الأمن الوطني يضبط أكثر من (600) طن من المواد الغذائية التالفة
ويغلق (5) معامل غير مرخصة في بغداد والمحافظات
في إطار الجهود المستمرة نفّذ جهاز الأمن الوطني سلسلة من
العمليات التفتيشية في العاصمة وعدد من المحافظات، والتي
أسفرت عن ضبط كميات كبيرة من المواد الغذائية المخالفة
+ + + + +
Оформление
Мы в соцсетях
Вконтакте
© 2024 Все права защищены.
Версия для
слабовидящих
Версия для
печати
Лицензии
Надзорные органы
+ + + + +
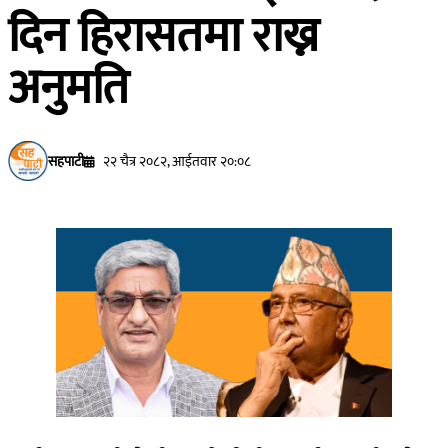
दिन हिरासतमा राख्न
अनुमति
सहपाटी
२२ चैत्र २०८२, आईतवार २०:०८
+ + + + +
▶ YOUR INSTRUCTIONS
Set aside each line above that includes the string "المواد" and report it.

▶ EXERCISE RESULT
الأمن الوطني يضبط أكثر من (600) طن من المواد الغذائية التالفة
أسفرت عن ضبط كميات كبيرة من المواد الغذائية المخالفة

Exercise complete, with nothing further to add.